To compare the performance of different regression models (Linear Regression, Decision Tree, Random Forest) and determine which one is best for your specific dataset, you can evaluate each model using appropriate metrics such as **Mean Squared Error (MSE)**, **Root Mean Squared Error (RMSE)**, **Mean Absolute Error (MAE)**, and **R-squared**. After evaluating each model, you can compare their performance metrics to decide which one performs the best.

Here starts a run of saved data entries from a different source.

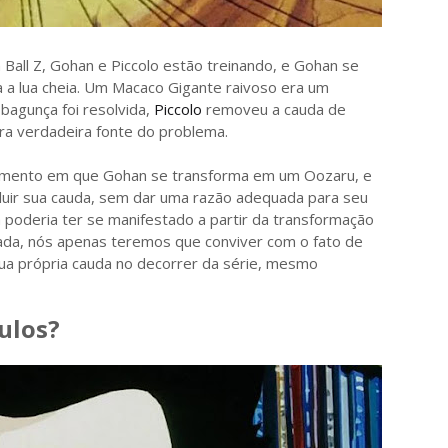
 Ball Z, Gohan e Piccolo estão treinando, e Gohan se
 a lua cheia. Um Macaco Gigante raivoso era um
bagunça foi resolvida,
Piccolo
removeu a cauda de
a verdadeira fonte do problema.
omento em que Gohan se transforma em um Oozaru, e
uir sua cauda, ​​sem dar uma razão adequada para seu
 poderia ter se manifestado a partir da transformação
uada, nós apenas teremos que conviver com o fato de
a própria cauda no decorrer da série, mesmo
ulos?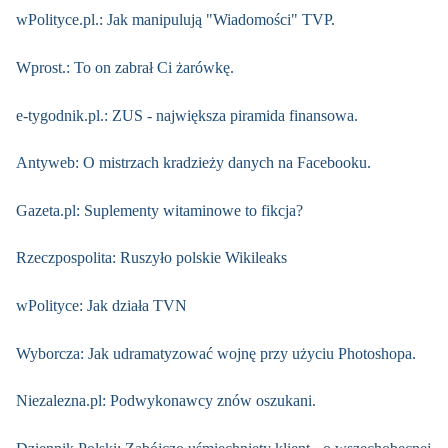
wPolityce.pl.: Jak manipulują "Wiadomości" TVP.
Wprost.: To on zabrał Ci żarówkę.
e-tygodnik.pl.: ZUS - największa piramida finansowa.
Antyweb: O mistrzach kradzieży danych na Facebooku.
Gazeta.pl: Suplementy witaminowe to fikcja?
Rzeczpospolita: Ruszyło polskie Wikileaks
wPolityce: Jak działa TVN
Wyborcza: Jak udramatyzować wojnę przy użyciu Photoshopa.
Niezalezna.pl: Podwykonawcy znów oszukani.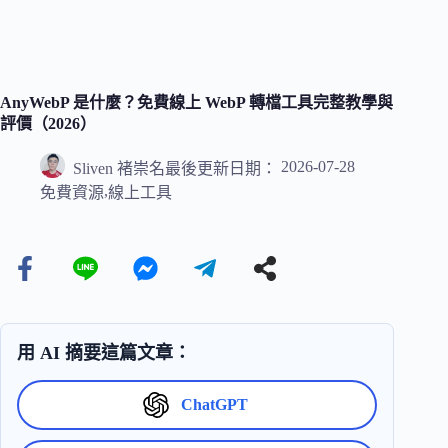
AnyWebP 是什麼？免費線上 WebP 轉檔工具完整教學與
評價（2026）
2026-07-28
Sliven 褚崇名
最後更新日期：
,
免費資源
線上工具
用 AI 摘要這篇文章：
ChatGPT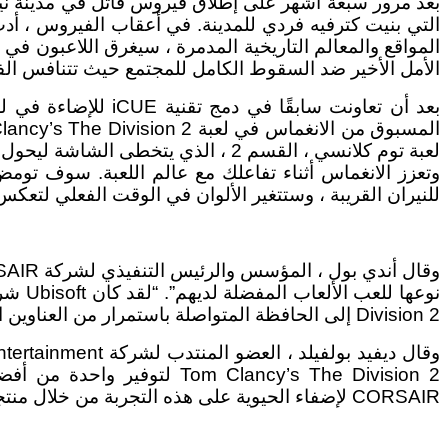
بعد مرور سبعة أشهر على إطلاق فيروس قاتل في مدينة نيوي
التي بنيت كترفيه فردي للمدينة. في أعقاب الفيروس ، أدت
المواقع والمعالم التاريخية المدمرة ، سيغرق اللاعبون ف
الأمل الأخير ضد السقوط الكامل للمجتمع حيث تتنافس الفص
لعبة توم كلانسي ، القسم 2 ، الذي ي
وتعزز الانغماس أثناء تفاعلك مع عالم اللعبة. سوف تومض
للنيران القريبة ، وستتغير الألوان في الوقت الفعلي لتع
Division 2 إلى الحافظة المتواصلة باستمرار من العناوين المدعومة من iCUE”.
m Clancy’s The Division 2
CORSAIR لإضفاء الحيوية على هذه التجربة من خلال منتجات RGB تعني أنه لدينا الفرصة لتوسيع خبرة اللاعب إلى ما وراء الشاشة.”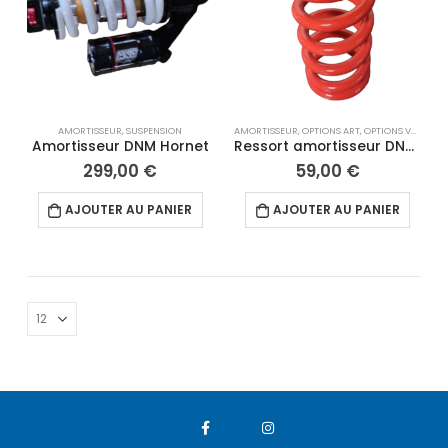
AMORTISSEUR
,
SUSPENSION
AMORTISSEUR
,
OPTIONS ART
,
OPTIONS VMC
Amortisseur DNM Hornet
Ressort amortisseur DNM 700 LBS 130 MM
299,00
€
59,00
€
AJOUTER AU PANIER
AJOUTER AU PANIER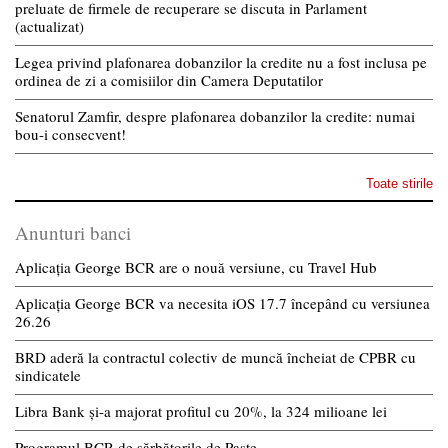
preluate de firmele de recuperare se discuta in Parlament
(actualizat)
Legea privind plafonarea dobanzilor la credite nu a fost inclusa pe
ordinea de zi a comisiilor din Camera Deputatilor
Senatorul Zamfir, despre plafonarea dobanzilor la credite: numai
bou-i consecvent!
Toate stirile
Anunturi banci
Aplicația George BCR are o nouă versiune, cu Travel Hub
Aplicația George BCR va necesita iOS 17.7 începând cu versiunea
26.26
BRD aderă la contractul colectiv de muncă încheiat de CPBR cu
sindicatele
Libra Bank și-a majorat profitul cu 20%, la 324 milioane lei
Programul BCR de sărbătorile de Paște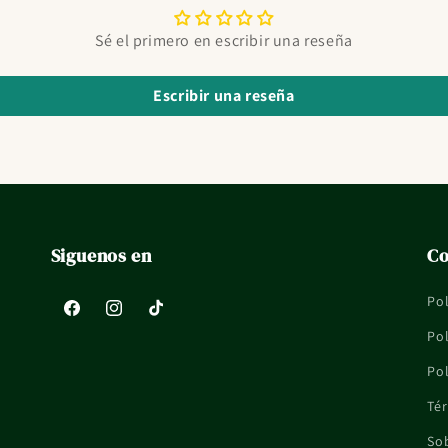
Sé el primero en escribir una reseña
Escribir una reseña
Siguenos en
Co
Pol
Facebook
Instagram
TikTok
Pol
Pol
Tér
So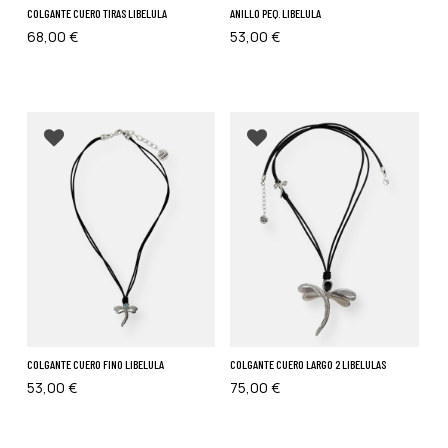
COLGANTE CUERO TIRAS LIBELULA
ANILLO PEQ. LIBELULA
68,00
€
53,00
€
Añadir a favoritos
Añadir a favoritos
COLGANTE CUERO FINO LIBELULA
COLGANTE CUERO LARGO 2 LIBELULAS
53,00
€
75,00
€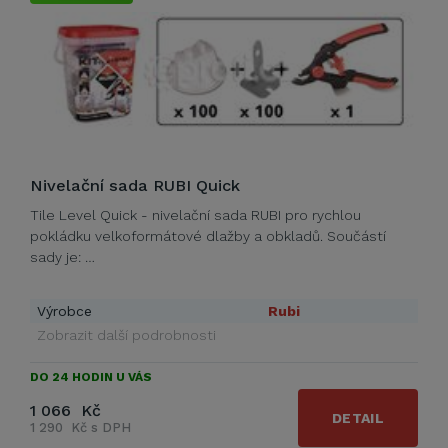
Nivelační sada RUBI Quick
Tile Level Quick - nivelační sada RUBI pro rychlou
pokládku velkoformátové dlažby a obkladů. Součástí
sady je: …
Výrobce
Rubi
Zobrazit další podrobnosti
DO 24 HODIN U VÁS
1 066 Kč
DETAIL
1 290 Kč s DPH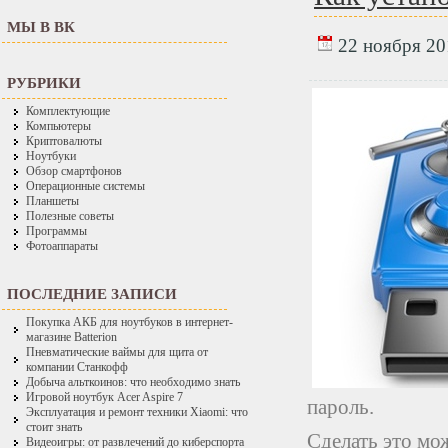
МЫ В ВК
22 ноября 201
РУБРИКИ
Комплектующие
Компьютеры
Криптовалюты
Ноутбуки
Обзор смартфонов
Операционные системы
Планшеты
Полезные советы
Программы
Фотоаппараты
ПОСЛЕДНИЕ ЗАПИСИ
Покупка АКБ для ноутбуков в интернет-
магазине Batterion
Пневматические ваймы для щита от
компании Станкофф
Добыча альткоинов: что необходимо знать
Игровой ноутбук Acer Aspire 7
пароль.
Эксплуатация и ремонт техники Xiaomi: что
стоит знать
Сделать это мо
Видеоигры: от развлечений до киберспорта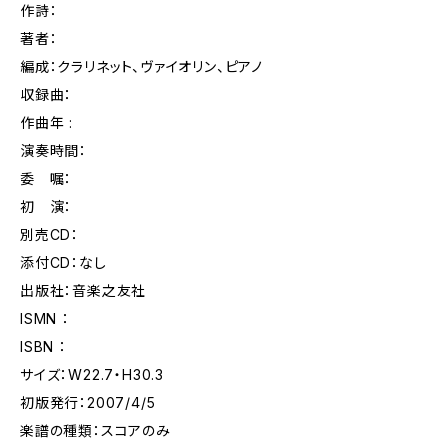
作詩：
著者：
編成：クラリネット、ヴァイオリン、ピアノ
収録曲：
作曲年 :
演奏時間：
委 嘱：
初 演：
別売CD：
添付CD：なし
出版社：音楽之友社
ISMN ：
ISBN ：
サイズ：W22.7・H30.3
初版発行：2007/4/5
楽譜の種類：スコアのみ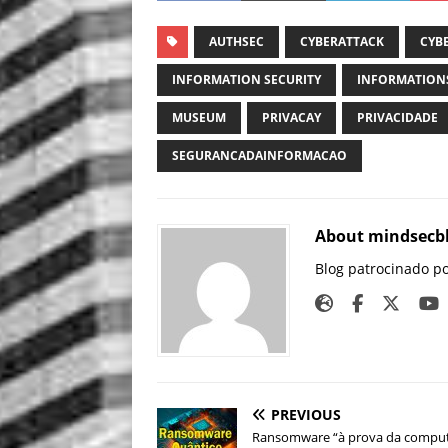
AUTHSEC
CYBERATTACK
CYB
INFORMATION SECURITY
INFORMATION
MUSEUM
PRIVACAY
PRIVACIDADE
SEGURANCADAINFORMACAO
About mindsecb
Blog patrocinado p
PREVIOUS
Ransomware “à prova da compu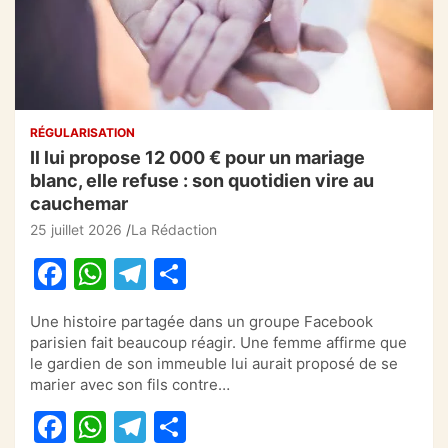
RÉGULARISATION
Il lui propose 12 000 € pour un mariage
blanc, elle refuse : son quotidien vire au
cauchemar
25 juillet 2026
La Rédaction
F
W
T
P
a
h
el
ar
Une histoire partagée dans un groupe Facebook
c
at
e
ta
parisien fait beaucoup réagir. Une femme affirme que
e
s
gr
g
le gardien de son immeuble lui aurait proposé de se
marier avec son fils contre…
b
A
a
er
F
W
T
P
o
p
m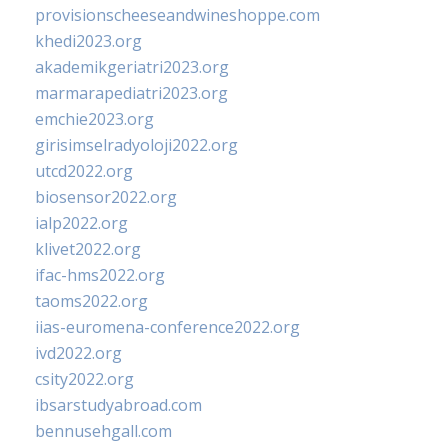
provisionscheeseandwineshoppe.com
khedi2023.org
akademikgeriatri2023.org
marmarapediatri2023.org
emchie2023.org
girisimselradyoloji2022.org
utcd2022.org
biosensor2022.org
ialp2022.org
klivet2022.org
ifac-hms2022.org
taoms2022.org
iias-euromena-conference2022.org
ivd2022.org
csity2022.org
ibsarstudyabroad.com
bennusehgall.com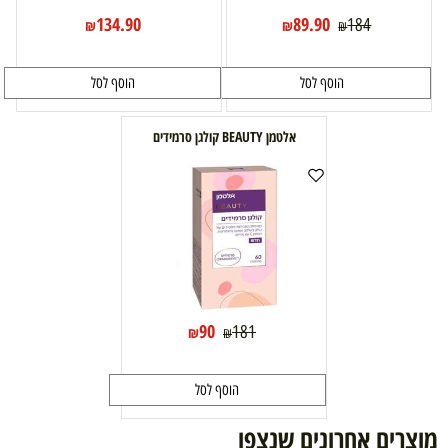
134.90
89.90
184
₪
₪
₪
הוסף לסל
הוסף לסל
אלטמן BEAUTY קולגן סרמידים
90
181
₪
₪
הוסף לסל
מוצרים אחרונים שנצפו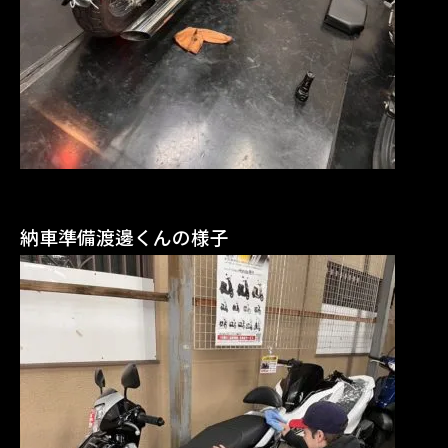
納車準備渡邊くんの様子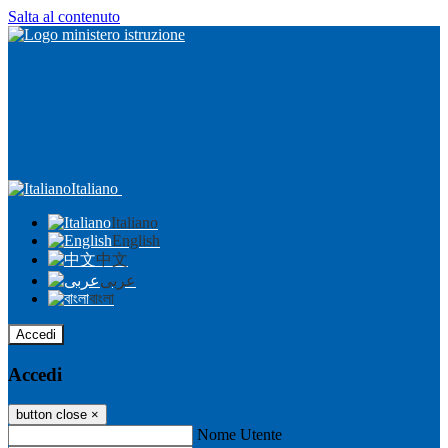
Salta al contenuto
Italiano
Italiano
English
中文
عربى
বাংলা
Accedi
Accedi
button close
×
Nome Utente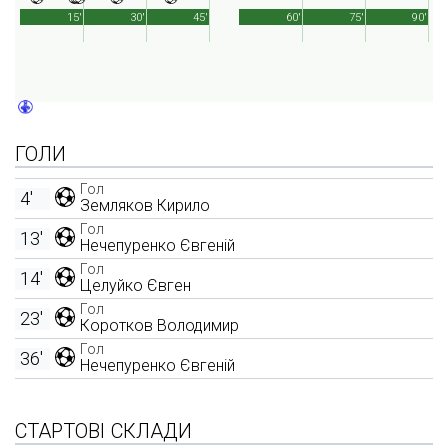
15'
30'
45'
60'
75'
90'
ГОЛИ
Гол
4'
Земляков Кирило
Гол
13'
Нечепуренко Євгеній
Гол
14'
Целуйко Євген
Гол
23'
Коротков Володимир
Гол
36'
Нечепуренко Євгеній
СТАРТОВІ СКЛАДИ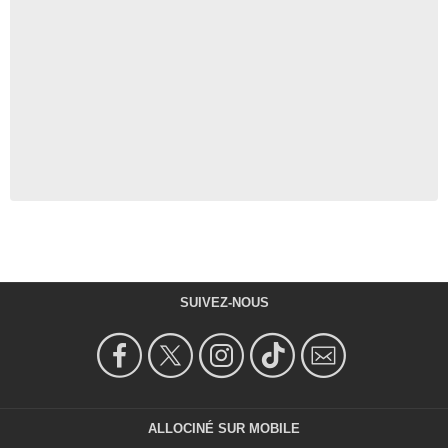
SUIVEZ-NOUS
ALLOCINÉ SUR MOBILE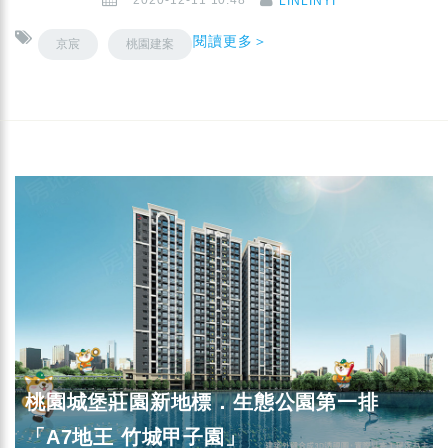
2020-12-11 10:48
LINLINYI
閱讀更多＞
京宸
桃園建案
桃園城堡莊園新地標．生態公園第一排
「A7地王 竹城甲子園」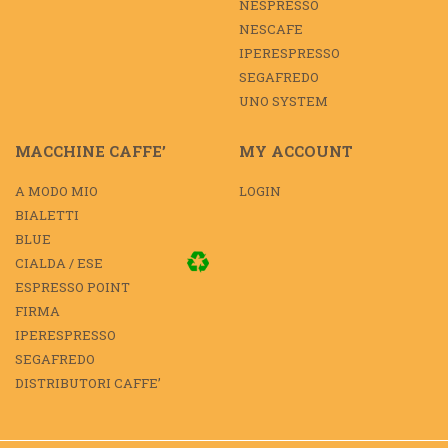
NESPRESSO
NESCAFE
IPERESPRESSO
SEGAFREDO
UNO SYSTEM
MACCHINE CAFFE’
MY ACCOUNT
A MODO MIO
LOGIN
BIALETTI
BLUE
CIALDA / ESE
ESPRESSO POINT
FIRMA
IPERESPRESSO
SEGAFREDO
DISTRIBUTORI CAFFE’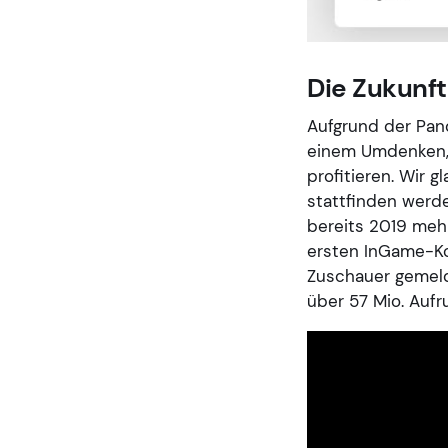
Die Zukunft
Aufgrund der Pan
einem Umdenken,
profitieren. Wir 
stattfinden werde
bereits 2019 mehr
ersten InGame-Ko
Zuschauer gemelde
über 57 Mio. Aufr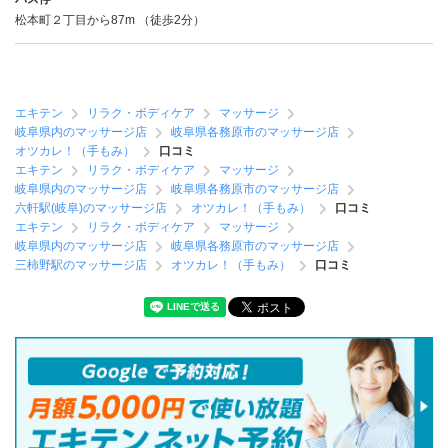
松本町２丁目から87m （徒歩2分）
エキテン
リラク・ボディケア
マッサージ
岐阜県内のマッサージ店
岐阜県各務原市のマッサージ店
オツカレ！（手もみ）
口コミ
エキテン
リラク・ボディケア
マッサージ
岐阜県内のマッサージ店
岐阜県各務原市のマッサージ店
六軒駅(岐阜)のマッサージ店
オツカレ！（手もみ）
口コミ
エキテン
リラク・ボディケア
マッサージ
岐阜県内のマッサージ店
岐阜県各務原市のマッサージ店
三柿野駅のマッサージ店
オツカレ！（手もみ）
口コミ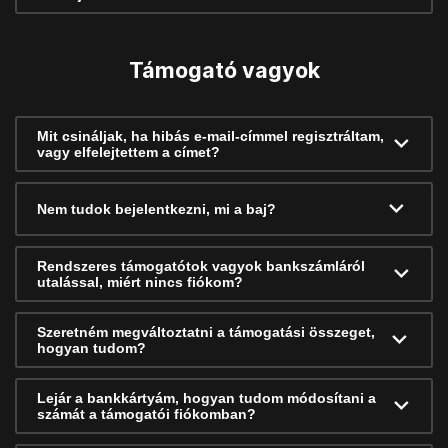
Támogató vagyok
Mit csináljak, ha hibás e-mail-címmel regisztráltam,
vagy elfelejtettem a címet?
Nem tudok bejelentkezni, mi a baj?
Rendszeres támogatótok vagyok bankszámláról
utalással, miért nincs fiókom?
Szeretném megváltoztatni a támogatási összeget,
hogyan tudom?
Lejár a bankkártyám, hogyan tudom módosítani a
számát a támogatói fiókomban?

**LinearRegression Model Evaluation**

In [None]:
# Calculate Mean Squared Error (MSE)
mse = mean_squared_error(y_test, y_pred_1)
print("Mean Squared Error:", mse)

# Calculate Root Mean Squared Error (RMSE)
rmse = np.sqrt(mse)
print("Root Mean Squared Error:", rmse)

# Calculate Mean Absolute Error (MAE)
mae = mean_absolute_error(y_test, y_pred_1)
print("Mean Absolute Error:", mae)

# Calculate R-squared (Coefficient of Determination)
r2 = r2_score(y_test, y_pred_1)
print("R-squared:", r2)


**DecisionTreeRegression Model Evaluation**

In [None]:
# Calculate Mean Squared Error (MSE)
mse = mean_squared_error(y_test, y_pred_2)
print("Mean Squared Error:", mse)

# Calculate Root Mean Squared Error (RMSE)
rmse = np.sqrt(mse)
print("Root Mean Squared Error:", rmse)

# Calculate Mean Absolute Error (MAE)
mae = mean_absolute_error(y_test, y_pred_2)
print("Mean Absolute Error:", mae)

# Calculate R-squared (Coefficient of Determination)
r2 = r2_score(y_test, y_pred_2)
print("R-squared:", r2)

**RandomForestRegression Model Evaluation**

In [None]:
# Calculate Mean Squared Error (MSE)
mse = mean_squared_error(y_test, y_pred_3)
print("Mean Squared Error:", mse)

# Calculate Root Mean Squared Error (RMSE)
rmse = np.sqrt(mse)
print("Root Mean Squared Error:", rmse)

# Calculate Mean Absolute Error (MAE)
mae = mean_absolute_error(y_test, y_pred_3)
print("Mean Absolute Error:", mae)

# Calculate R-squared (Coefficient of Determination)
r2 = r2_score(y_test, y_pred_3)
print("R-squared:", r2)

## Model Comparison

| Model                | RMSE                | MAE                 |     R-squared       |
|----------------------|---------------------|---------------------|---------------------|
| Linear Regression    | 1.6235998775338913  | 1.2278183566589418  | 0.8655979373420271  |
| Decision Tree        | 1.6269261194734022  | 1.3483167989417992  | 0.8650466787227526  |
| Random Forest        | 1.1670994173591218  | 0.9642500000000004  | 0.9305513802876184  |

### Summary

Based on the evaluation metrics, the Random Forest model outperforms the other models in terms of RMSE, MAE, and R-squared. It achieved the lowest RMSE and MAE values, indicating better predictive accuracy. The high R-squared value suggests that a significant portion of the variance in the target variable is explained by the model. While the Decision Tree model also performed well, the Random Forest model demonstrates superior performance and generalization capability.

The Random Forest model is recommended for this project due to its strong predictive performance and ability to handle complex relationships within the data.